Fig. 6: Knockout of cGAS or STING in mice increased PKA signaling and thermogenesis.

Immunoblot analysis of UCP1 expression and the phosphorylation of PKA substrates including HSL in a iWAT and b BAT of STING^gt and their control littermates exposed to cold stress (4 °C) or housed at room temperature (24 °C). c Representative H&E stain of BAT and iWAT of wild-type and STING^gt mice. Scale bar: 200 µM. Immunoblot analysis of UCP1 expression and the phosphorylation of PKA substrates, HSL, TBK1, and IRF3 in primary-cultured inguinal adipocytes treated with 1 μM CL316243 in the presence or absence of 10 nM 2′3′-cGAMP from d STING^gt or e cGAS^−/− mice and their wild-type control mice.
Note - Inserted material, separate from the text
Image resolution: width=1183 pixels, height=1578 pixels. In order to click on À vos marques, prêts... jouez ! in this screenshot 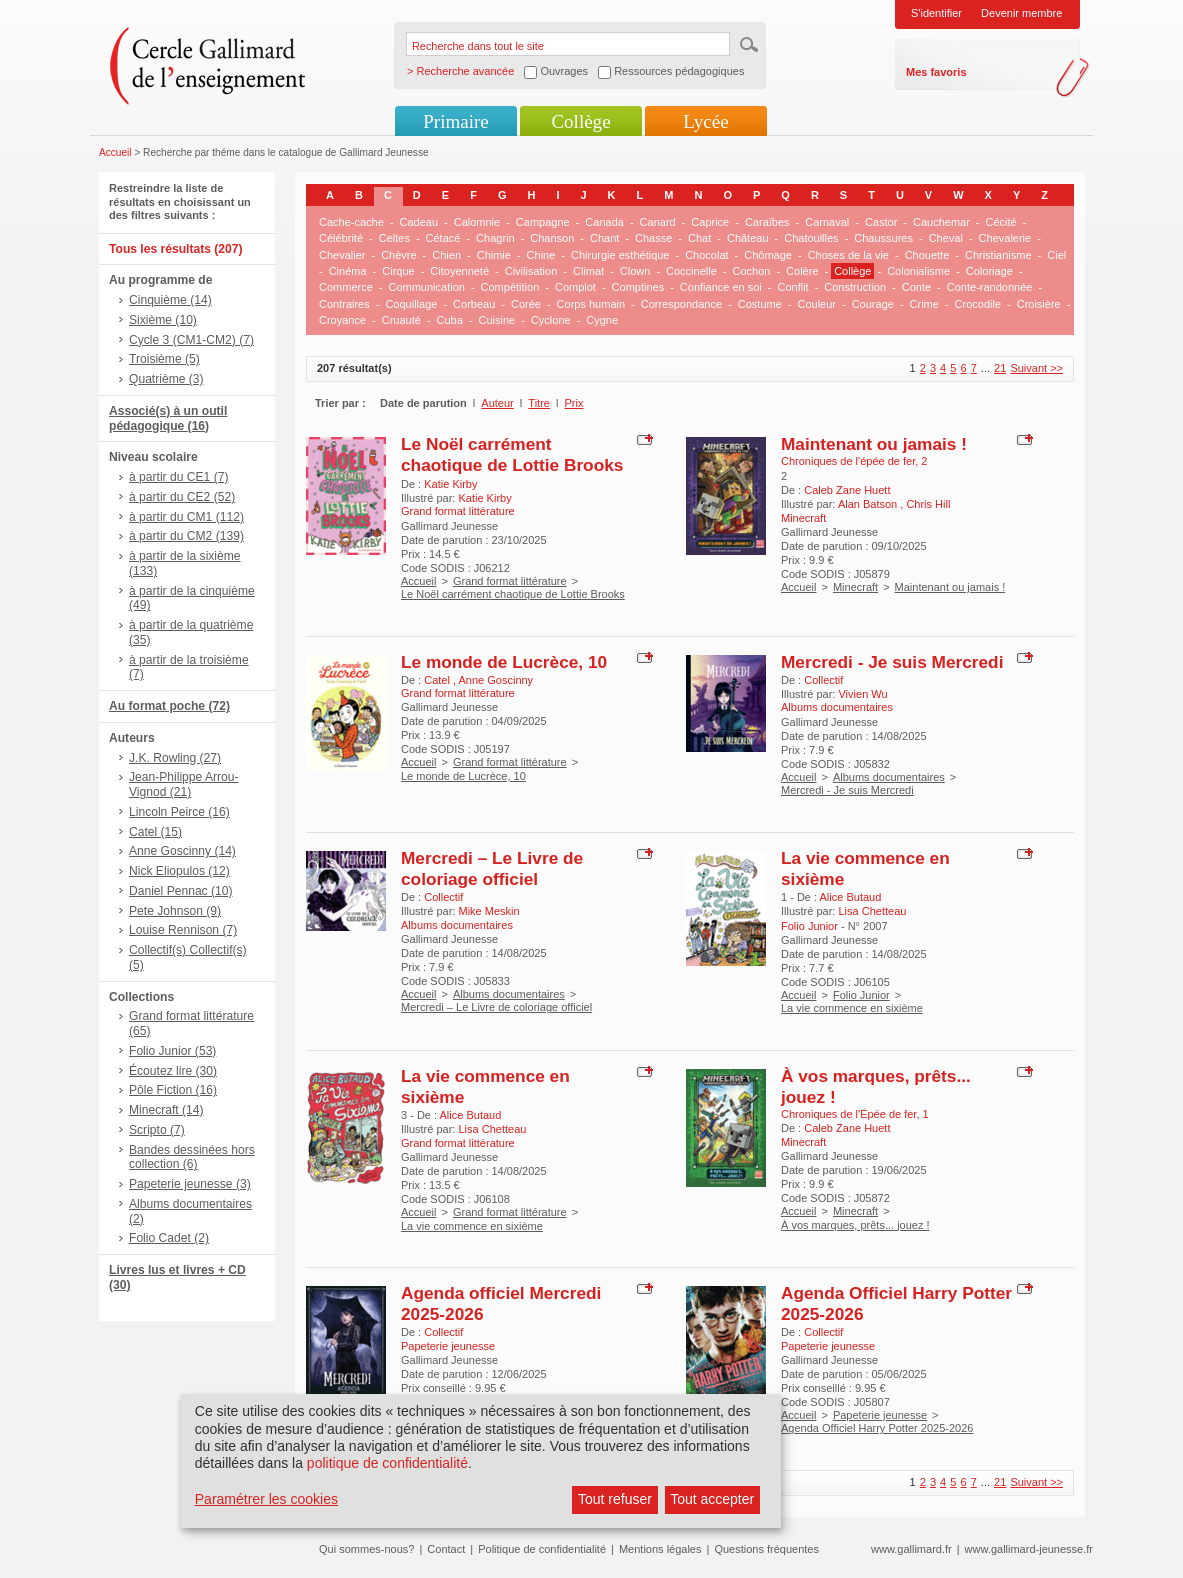, I will do `click(855, 1225)`.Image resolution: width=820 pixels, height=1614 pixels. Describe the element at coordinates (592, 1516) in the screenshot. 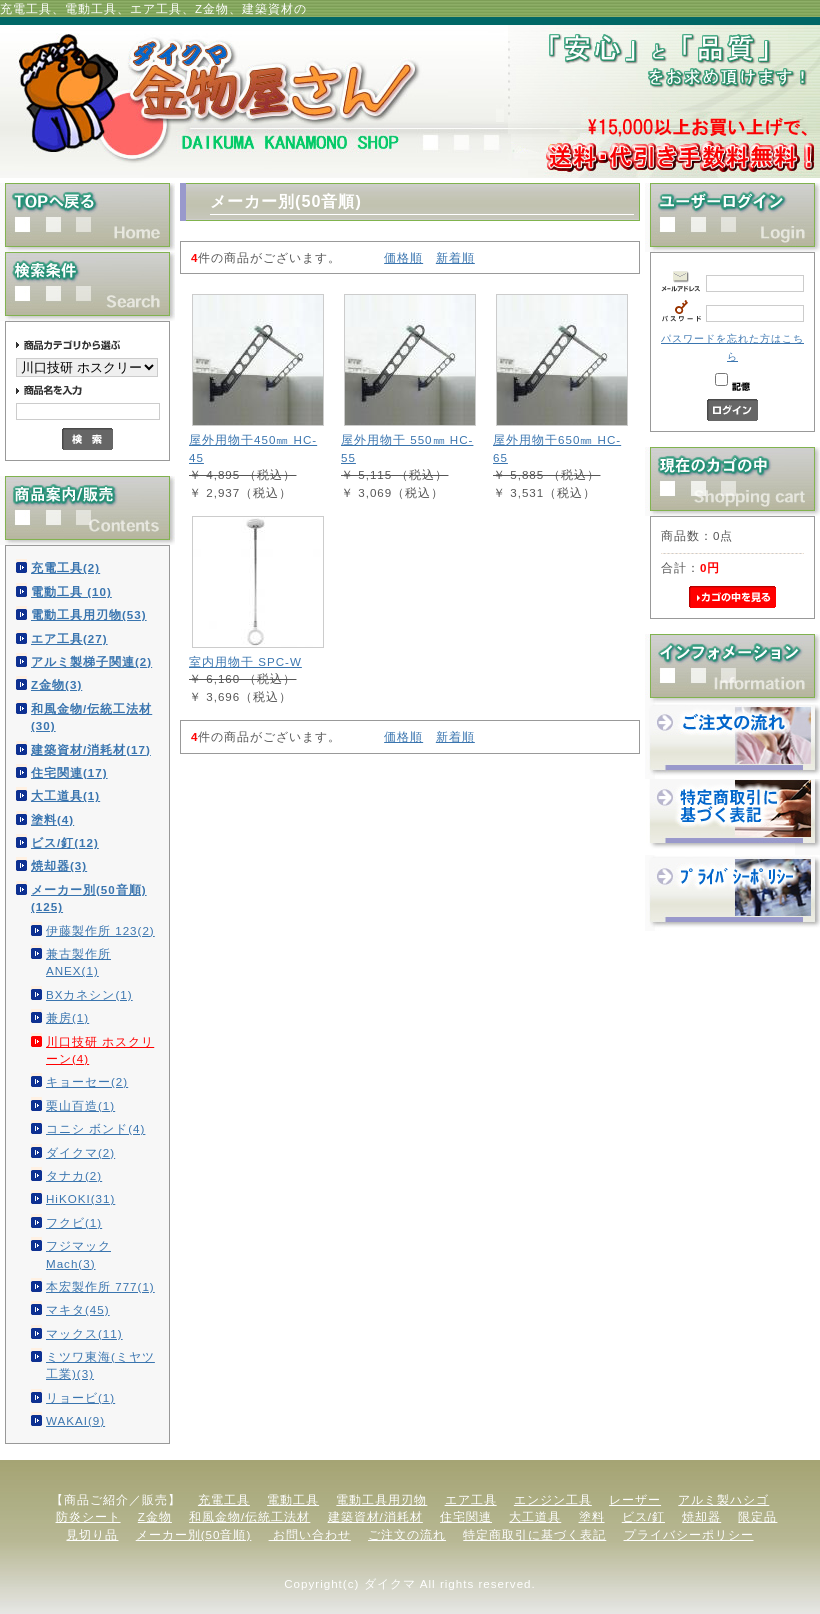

Glycerol release from primary-cultured inguinal adipocytes treated with 1 μM CL316243 in the presence or absence of 10 nM 2′3′-cGAMP from f STING^gt or g cGAS^−/− mice and their wild-type control mice (n = 3 for each group). h Immunoblot analysis of UCP1 expression and the phosphorylation of PKA substrates, HSL, TBK1, and IRF3 in cGAS or STING overexpressed primary inguinal adipocytes treated with 1 μM CL316243 for 12 h. i A graphic model on the negative regulation of thermogenesis by the cGAS–STING pathway in adipose tissue. Data are presented as mean ± SEM of biologically independent samples, *p < 0.05, **p < 0.01, and ***p < 0.001 by unpaired two-tailed t-test (for comparison between two groups) or one-way ANOVA (for comparison of multiple groups).